I suppose it is time to add a bit of a female perspective to this blog and luckily Jeff is in agreement. I absolutely love movies and go see them pretty regularly so I hope I can contribute, if even a little. So in this, my inaugural post, I will talk about The Time Traveler's Wife.

First, full disclosure, the closest I have come to this book is perhaps giving it a glance in a Borders, so I came into the movie with absolutely no background. The only thing I knew was that Rachel McAdams and Eric Bana were to star in it and being fans of both I was excited to see how they interacted together. I also happen to be a science fiction fan so the time traveling element intrigued me.

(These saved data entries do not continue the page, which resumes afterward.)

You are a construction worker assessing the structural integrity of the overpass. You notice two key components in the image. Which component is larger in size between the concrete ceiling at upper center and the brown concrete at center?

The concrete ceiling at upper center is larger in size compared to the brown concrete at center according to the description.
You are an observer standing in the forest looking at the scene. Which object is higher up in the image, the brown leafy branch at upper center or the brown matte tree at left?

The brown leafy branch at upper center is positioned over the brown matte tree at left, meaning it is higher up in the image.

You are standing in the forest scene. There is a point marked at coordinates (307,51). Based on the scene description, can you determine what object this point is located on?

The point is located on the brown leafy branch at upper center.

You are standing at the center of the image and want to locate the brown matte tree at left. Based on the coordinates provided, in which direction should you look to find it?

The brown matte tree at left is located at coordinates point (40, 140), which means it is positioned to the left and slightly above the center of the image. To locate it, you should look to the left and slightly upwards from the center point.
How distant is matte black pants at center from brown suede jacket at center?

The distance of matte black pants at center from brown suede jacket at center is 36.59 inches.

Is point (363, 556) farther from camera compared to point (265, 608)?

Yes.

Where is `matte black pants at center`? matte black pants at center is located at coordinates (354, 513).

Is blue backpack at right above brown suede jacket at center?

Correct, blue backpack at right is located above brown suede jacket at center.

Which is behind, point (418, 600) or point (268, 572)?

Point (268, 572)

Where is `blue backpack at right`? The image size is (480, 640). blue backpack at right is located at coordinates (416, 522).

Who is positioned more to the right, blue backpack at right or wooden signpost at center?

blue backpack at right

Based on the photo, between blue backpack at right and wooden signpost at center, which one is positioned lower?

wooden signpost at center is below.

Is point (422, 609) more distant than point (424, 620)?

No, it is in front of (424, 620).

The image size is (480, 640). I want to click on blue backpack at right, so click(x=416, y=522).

The story begins with the first time Henry (Eric Bana) time travels. He never is able to take clothes with him as he travels - which presents somewhat of a problem when he gets to wherever he goes. He is constantly in a state of flight, looking for clothes and then trying to blend in until the next time he travels. He seems to be pulled into big events - one of which is Clare (Rachel McAdams). The story very early sets up the history of Henry and Clare, though it is not especially clear if he met her first as a child or as a young adult (time traveling can be rather confusing). The movie has him going back and forth between seeing her as a young girl and being with her in their adult life with a little bit of him traveling to random places in between.

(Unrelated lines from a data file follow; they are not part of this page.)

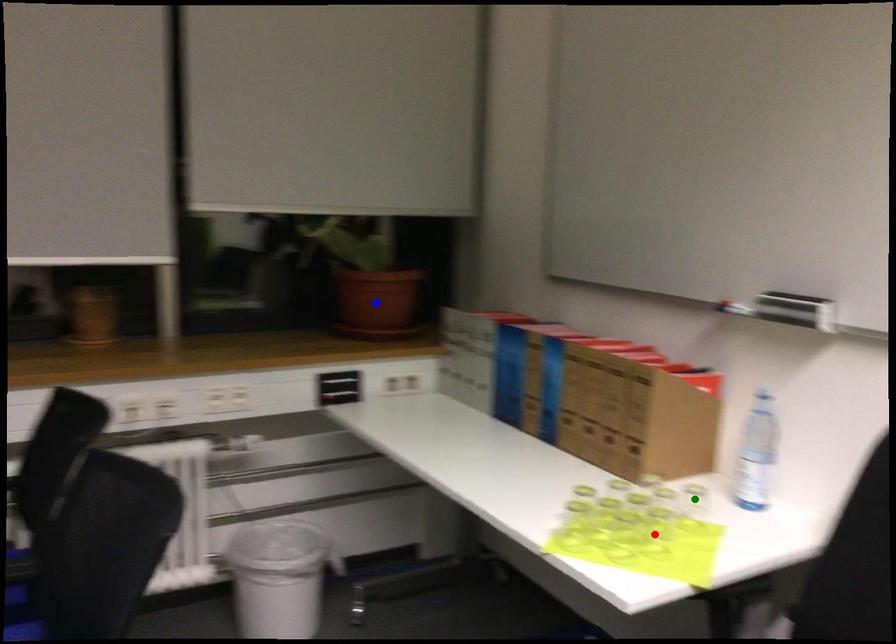 Order these from nearest to farthest:
- red point
- green point
- blue point

red point → green point → blue point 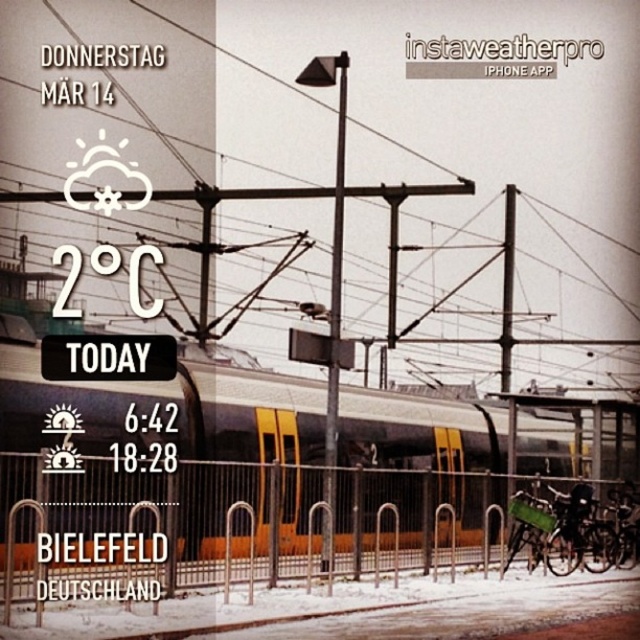 You are standing at the train station in Bielefeld, Germany, looking at the snowy platform. You see a metallic silver fence at lower center and a metallic pole at center. Which object is closer to you?

The metallic silver fence at lower center is closer to you because it is in front of the metallic pole at center.

You are standing at the train station in Bielefeld, Germany, and you see the metallic silver train at center. If you want to take a photo of it from where you are standing, will you need to use a zoom lens to capture the entire train in the frame?

The metallic silver train at center is 13.02 meters away from the camera. Depending on the focal length of your lens, you may need a zoom lens to capture the entire train in the frame from that distance. A standard lens might require stepping back, but since you can only stand where you are, a zoom lens would help include the whole train.

You are a photographer standing at the train station in Bielefeld, Germany, and you want to capture a photo of the metallic silver fence at lower center and the metallic pole at center. Based on their heights, which object will appear shorter in your photo?

Result: The metallic silver fence at lower center appears shorter in the photo because it has a lesser height compared to the metallic pole at center. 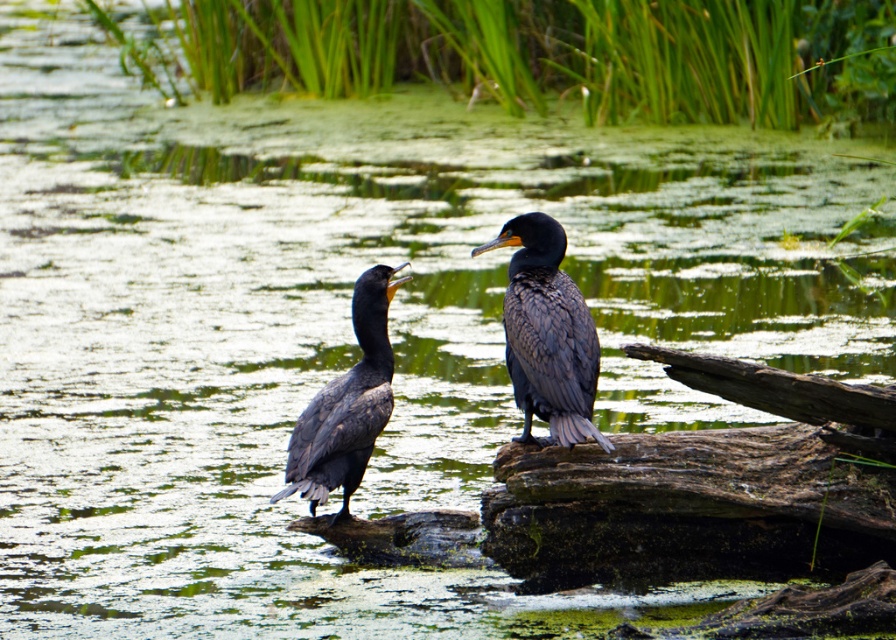 You are a birdwatcher observing the scene. You notice the shiny black cormorant at center and the dark gray feathers at center. Which object is located higher in the image?

The shiny black cormorant at center is positioned over dark gray feathers at center, so it is higher in the image.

I happen to like a good romantic comedy but I'm not quite sure this one hit the mark. Most of the movie Henry and Clare don't seem happy and there are few truly romantic/happy spots. I also was distracted by the time traveling aspect quite a bit. For one thing, I don't know if they age Henry enough. I went with a friend and she didn't realize that he was traveling from the future to the present at some points because Eric Bana had little more than some grey spots in his hair to show he had aged. I also didn't see the point to the random spots he visited. Most times these random travels showed little more than him running away with stolen clothes. Maybe it's that way in the book and I am being too harsh - but I probably could have done without those scenes.

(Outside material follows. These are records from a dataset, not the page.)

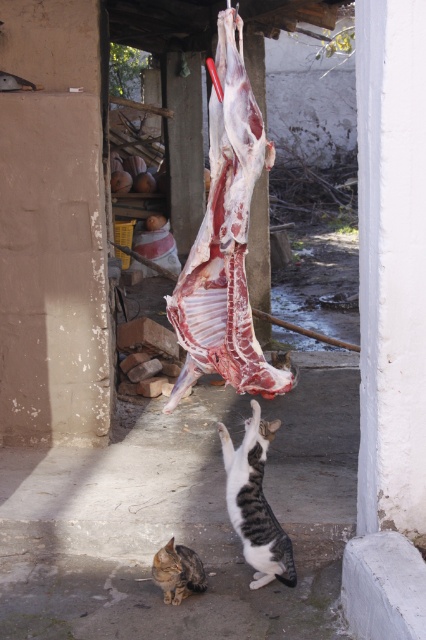 Based on the photo, you are a photographer trying to capture a photo of the tabby fur cat at center and the tabby fur cat at lower center. Since you want to focus on the cat that is closer to the camera, which one should you choose?

The tabby fur cat at center is much taller than the tabby fur cat at lower center, so it is closer to the camera. Therefore, you should focus on the tabby fur cat at center.

You are a cat owner who wants to ensure your cats can safely interact with the hanging meat. Given that the distance between the tabby fur cat at center and the tabby fur cat at lower center is 28.45 centimeters, what is the minimum space required between the cats to prevent them from bumping into each other while moving around?

The minimum space required between the tabby fur cat at center and the tabby fur cat at lower center to prevent bumping is at least 28.45 centimeters, as they are currently 28.45 centimeters apart.

You are a photographer trying to capture a photo of both cats. Since the tabby fur cat at center and the tabby fur cat at lower center are positioned in a way that one is above the other, will you need to adjust your camera angle to ensure both are fully visible in the photo?

The tabby fur cat at center is above the tabby fur cat at lower center. To ensure both are fully visible, you may need to adjust your camera angle to capture both positions. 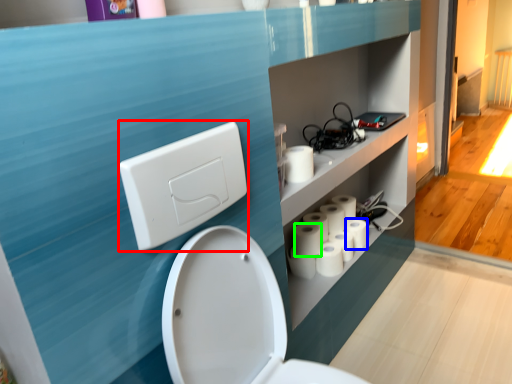 Question: Which object is positioned closest to light switch (highlighted by a red box)? Select from toilet paper (highlighted by a blue box) and toilet paper (highlighted by a green box).

Choices:
 (A) toilet paper
 (B) toilet paper

Answer: (B)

I did really enjoy the performance of Ron Livingston who played Gomez, the friend to both Henry and Clare. He was funny in scenes that needed some humor but also played sensitive when it was called for. I haven't seen a lot of him since Office Space and so he was a nice surprise.

Performance wise I thought Rachel did a really good job. I think she is one of the few actresses who manages to not over act in intense scenes. There is one scene in particular when Clare and Henry are in a fight and she manages to make it more true to life than movie dramatic. I appreciate that. Eric Bana, I was a little bit less impressed with. I've seen a lot of him this summer with Star Trek and Funny People and I've got to say, I don't know that this type of movie is his bag. I think he was a bad reactor, if that makes any sense. He is not good in a reaction shot, especially to big news.

Random fact for music fans: Broken Social Scene makes a cameo as the wedding band.

The song they choose to perform in the movie is weird if not comical but a decent band nevertheless.

I think my favorite part of the movie was the end and that's not to say that I was only happy when it was over. I thought the final scene was touching and maybe the most heartfelt part of the movie. Seeing the film, did spark my interest in reading the book, but I'm not sure I would see the movie again.